He is a master teacher who shares joy of life, love of people and passion for his art with all his students and colleagues.  His mind, body, and spirit express the work and thoughts of Decroux like no one else.  He has a nurturing style of teaching and great humility toward his profession.  He gives individual attention infused with love.  Emphasizing the importance of listening as a theatre practioner, Tom says, “in the listening, you’re knitting it all together.”

2006- Jewel Walker

Jewel Walker, theatre, is the recipient of the Outstanding Teacher in Higher Education Award presented by the Association for Theatre in Higher Education (ATHE). Walker's former students, including Ted Danson, Rene Auberjonois, Cherry Jones and others, wrote endearing letters of support on his behalf.

Walker is the primary movement instructor of University of Delaware's Professional Theatre Training Program and was known nationally as Mime Walker on Mister Roger's Neighborhood.

Jones, a 1995 Tony award winner for The Heiress, wrote that Walker's "extraordinary artistry, discipline and commitment has proved to be a vital navigational star in my professional career.... His voice is with me as I approach and develop each character."

Linda Balgord, who starred in the National Touring Company of Sunset Boulvard, wrote, "The work that I began as Jewel's student has never stopped. I have continued to use his teachings in all of my professional work. It is very difficult to find the words that can communicate the profound effect a master teacher can have on a student.

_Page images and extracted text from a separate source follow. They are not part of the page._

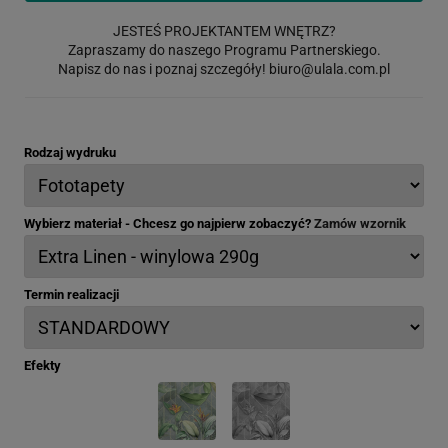
JESTEŚ PROJEKTANTEM WNĘTRZ?
Zapraszamy do naszego Programu Partnerskiego.
Napisz do nas i poznaj szczegóły!
biuro@ulala.com.pl
Rodzaj wydruku
Wybierz materiał - Chcesz go najpierw zobaczyć?
Zamów wzornik
Termin realizacji
Efekty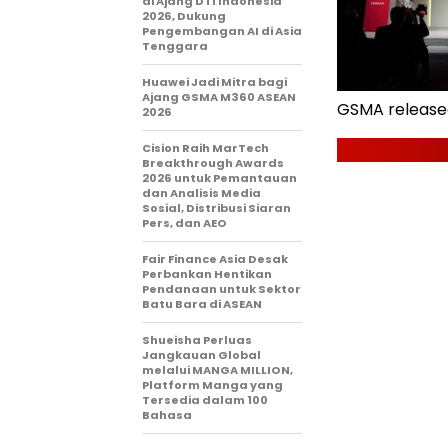
di Ajang DTI Indonesia
2026, Dukung
Pengembangan AI di Asia
Tenggara
Huawei Jadi Mitra bagi
Ajang GSMA M360 ASEAN
GSMA release
2026
Cision Raih MarTech
Breakthrough Awards
2026 untuk Pemantauan
dan Analisis Media
Sosial, Distribusi Siaran
Pers, dan AEO
Fair Finance Asia Desak
Perbankan Hentikan
Pendanaan untuk Sektor
Batu Bara di ASEAN
Shueisha Perluas
Jangkauan Global
melalui MANGA MILLION,
Platform Manga yang
Tersedia dalam 100
Bahasa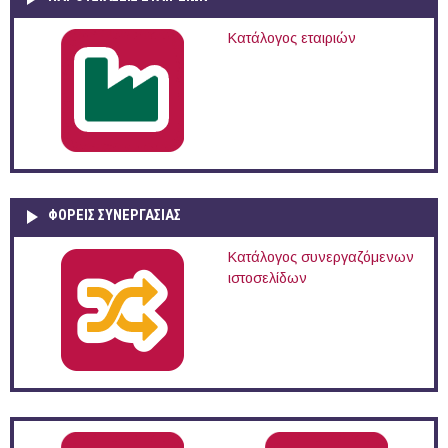
Κατάλογος εταιριών
ΦΟΡΕΙΣ ΣΥΝΕΡΓΑΣΙΑΣ
Κατάλογος συνεργαζόμενων
ιστοσελίδων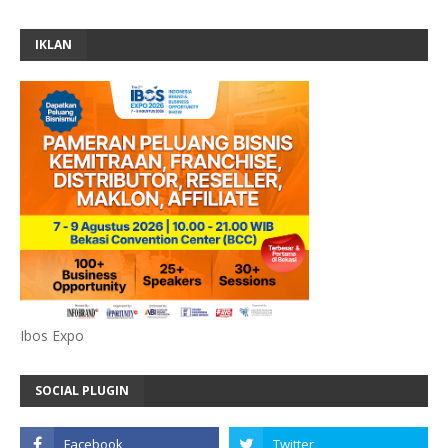
IKLAN
Ibos Expo
SOCIAL PLUGIN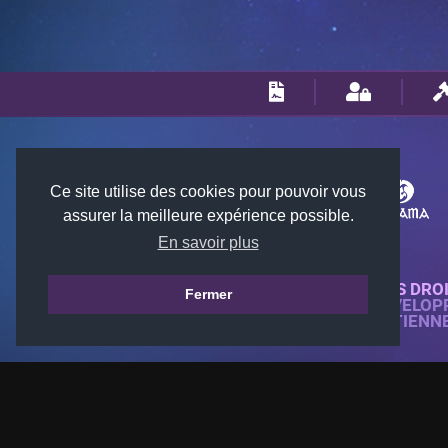
Ce site utilise des cookies pour pouvoir vous
assurer la meilleure expérience possible.
En savoir plus
© 2018-2026 KTARENA. TOUS DRO
Fermer
SITE WEB ENTIÈREMENT DÉVELOP
TOUTES LES IMAGES APPARTIENN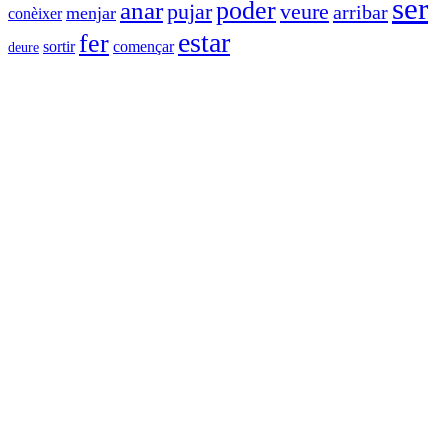
ser
anar
poder
veure
pujar
arribar
menjar
conèixer
estar
fer
sortir
començar
deure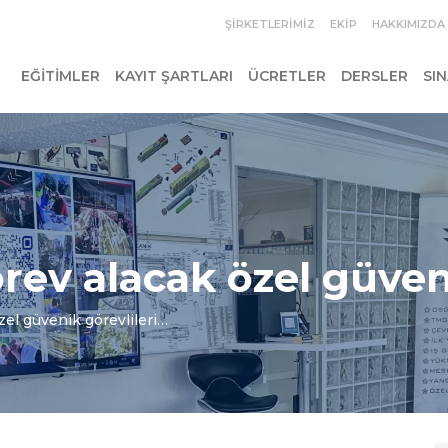
ŞIRKETLERIMIZ
EKIP
HAKKIMIZDA
EĞITIMLER
KAYIT ŞARTLARI
ÜCRETLER
DERSLER
SI
rev alacak özel güven
zel güvenik görevlileri…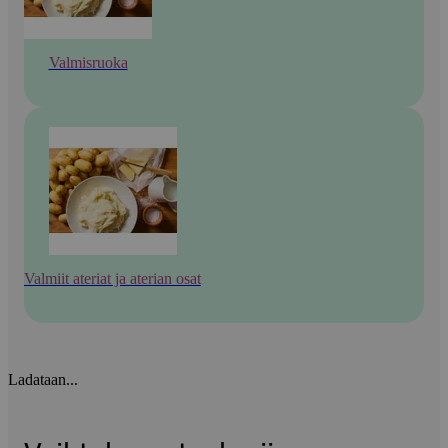
Valmisruoka
Valmiit ateriat ja aterian osat
Ladataan...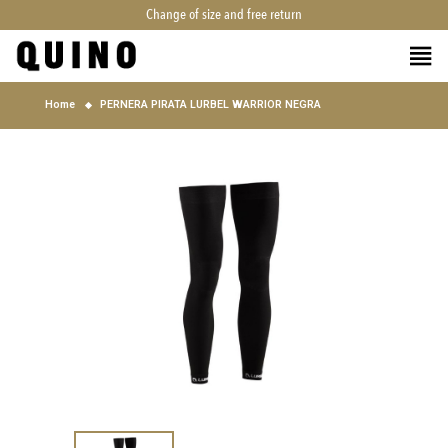
Change of size and free return
Home
PERNERA PIRATA LURBEL WARRIOR NEGRA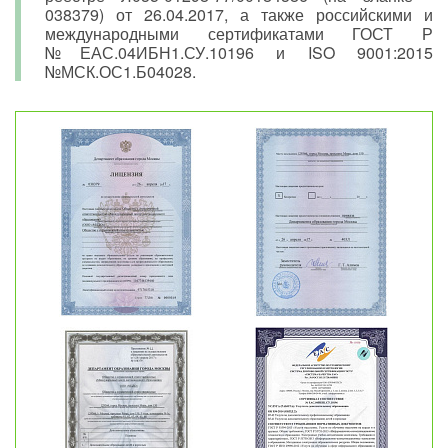
038379) от 26.04.2017, а также российскими и
международными сертификатами ГОСТ Р
№ЕАС.04ИБН1.СУ.10196 и ISO 9001:2015
№МСК.ОС1.Б04028.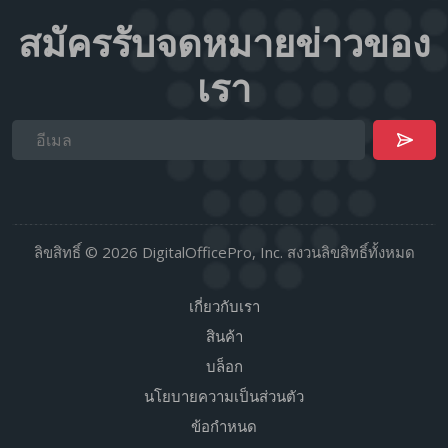
สมัครรับจดหมายข่าวของ
เรา
ลิขสิทธิ์ © 2026 DigitalOfficePro, Inc. สงวนลิขสิทธิ์ทั้งหมด
เกี่ยวกับเรา
สินค้า
บล็อก
นโยบายความเป็นส่วนตัว
ข้อกำหนด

I owe a great deal of my success as an actor to Jewel Walker."

Tom Hewitt, whose credits range from Frasier and All My Children to Broadway's School for Scandal, wrote, "I count Jewel as one of the most influential people in my work and in my life...17 years [after studying with Walker] the question I most ask myself is 'What would Jewel have me do?'"

Walker is a founding member of the American Conservatory Theatre, spent 13 years as head of stage movement at Carnegie Mellon University and helped found the Professional Theatre Training Program at the University of Wisconsin-Milwaukee, prior to its move to UD. American Theatre magazine recently featured him in an article chronicling his ground breaking work in movement.

2005- Anna Halprin

Anna Halprin, now in her late eighties, continues to perform and teach in her home base in Marin County and San Francisco as well as nationally and internationally. From her first European invitation to perform at the XXVI Festival Internazionale di Musica Contemporanea in Vienna in 1963, to her most recent 2004 performance at the Festival D’Autome in Paris, Halprin has always consider herself a theatre person.

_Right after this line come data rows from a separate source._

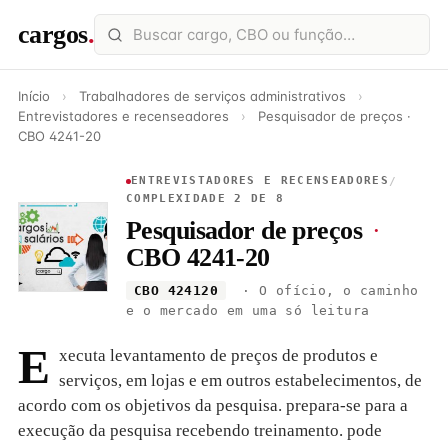
cargos
.
Início
›
Trabalhadores de serviços administrativos
›
Entrevistadores e recenseadores
›
Pesquisador de preços ·
CBO 4241-20
ENTREVISTADORES E RECENSEADORES
/
COMPLEXIDADE 2 DE 8
Pesquisador de preços
·
CBO 4241-20
CBO 424120
· O ofício, o caminho
e o mercado em uma só leitura
E
xecuta levantamento de preços de produtos e
serviços, em lojas e em outros estabelecimentos, de
acordo com os objetivos da pesquisa. prepara-se para a
execução da pesquisa recebendo treinamento. pode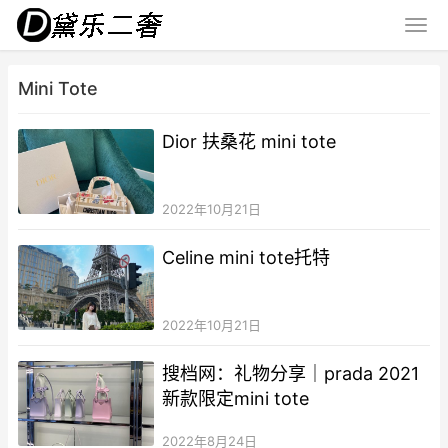
Mini Tote
Dior 扶桑花 mini tote
2022年10月21日
Celine mini tote托特
2022年10月21日
搜档网：礼物分享｜prada 2021
新款限定mini tote
2022年8月24日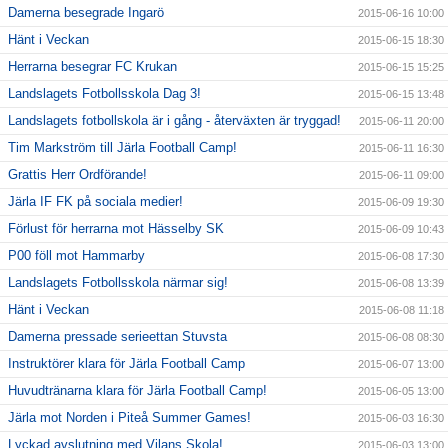
Damerna besegrade Ingarö
2015-06-16 10:00
Hänt i Veckan
2015-06-15 18:30
Herrarna besegrar FC Krukan
2015-06-15 15:25
Landslagets Fotbollsskola Dag 3!
2015-06-15 13:48
Landslagets fotbollskola är i gång - återväxten är tryggad!
2015-06-11 20:00
Tim Markström till Järla Football Camp!
2015-06-11 16:30
Grattis Herr Ordförande!
2015-06-11 09:00
Järla IF FK på sociala medier!
2015-06-09 19:30
Förlust för herrarna mot Hässelby SK
2015-06-09 10:43
P00 föll mot Hammarby
2015-06-08 17:30
Landslagets Fotbollsskola närmar sig!
2015-06-08 13:39
Hänt i Veckan
2015-06-08 11:18
Damerna pressade serieettan Stuvsta
2015-06-08 08:30
Instruktörer klara för Järla Football Camp
2015-06-07 13:00
Huvudtränarna klara för Järla Football Camp!
2015-06-05 13:00
Järla mot Norden i Piteå Summer Games!
2015-06-03 16:30
Lyckad avslutning med Vilans Skola!
2015-06-03 13:00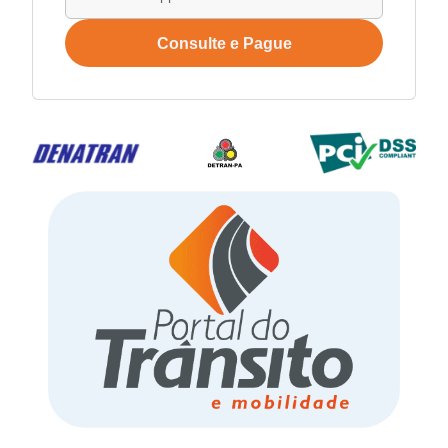
Consulte e Pague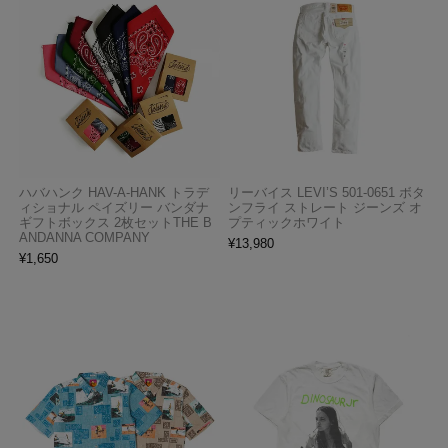
ハバハンク HAV-A-HANK トラデ
リーバイス LEVI’S 501-0651 ボタ
ィショナル ペイズリー バンダナ
ンフライ ストレート ジーンズ オ
ギフトボックス 2枚セットTHE B
プティックホワイト
ANDANNA COMPANY
¥
13,980
¥
1,650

In 1955 Anna began developing a vision of theatre which stripped away artifice and returned to the body as the source of creativity. In the mid-sixties, Halprin directly influenced the New York experimental theatre scene with her performances and psychophysically based teaching. Her focus has been to renew the connection to communal ritual experience in theatre practice.

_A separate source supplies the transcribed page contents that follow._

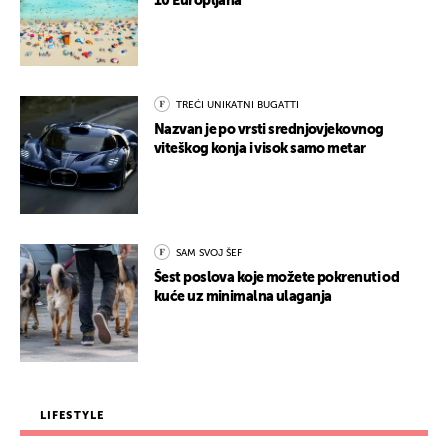
10 Europljana
TREĆI UNIKATNI BUGATTI
Nazvan je po vrsti srednjovjekovnog
viteškog konja i visok samo metar
SAM SVOJ ŠEF
Šest poslova koje možete pokrenuti od
kuće uz minimalna ulaganja
LIFESTYLE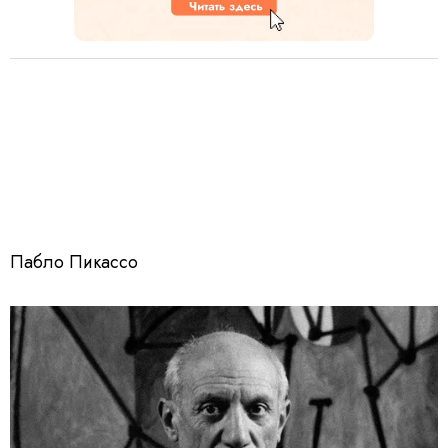
Пабло Пикассо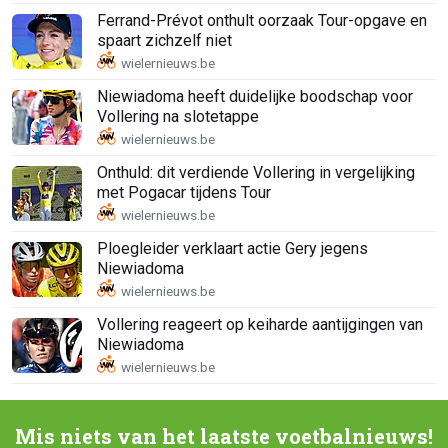
Ferrand-Prévot onthult oorzaak Tour-opgave en
spaart zichzelf niet
Niewiadoma heeft duidelijke boodschap voor
Vollering na slotetappe
Onthuld: dit verdiende Vollering in vergelijking
met Pogacar tijdens Tour
Ploegleider verklaart actie Gery jegens
Niewiadoma
Vollering reageert op keiharde aantijgingen van
Niewiadoma
Mis niets van het laatste voetbalnieuws!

Her creative work has been supported by fellowships from the National Endowment for the Arts and the Guggenheim Foundation. She has many published articles and among her published books are Movement Ritual, Citydance, and Returning to Health through Movement and Imagery.

2003- Moni Yakim

Moni Yakim has been on the faculty of the Juilliard School, Drama Division teaching movement and dance since 1968. He formerly headed the movement departments of Yale Drama School, Stella Adler Conservatory and Circle in the Square.

He studied at Le Théâtre National Populaire, Paris and performed with Le Théâtre Franco-Allemande. He was a principal performer in the mime companies of Etienne Decroux, Marcel Marceau. He founded and directed the Performance Theater Center.

Directed in Israel and Europe . Moni Yakim has directed contemporary and classical plays for Yale Rep., American Shakespeare Festival, Juilliard Drama Theater, Off-Broadway, Off-Off-Broadway and in Israel and Europe. He directed original production of Jacques Brel Is Alive and Well , Village Gate, N.Y.; and has directed opera and created movement for film. He is the author of Creating a Character.

2003- Bari Rolfe

Bari Rolfe (1916-2002) began dancing as a child and performed in California and Mexico. In 1953, Rolfe joined the Actor’s Workshop in San Francisco where she helped with stage movement and choreography.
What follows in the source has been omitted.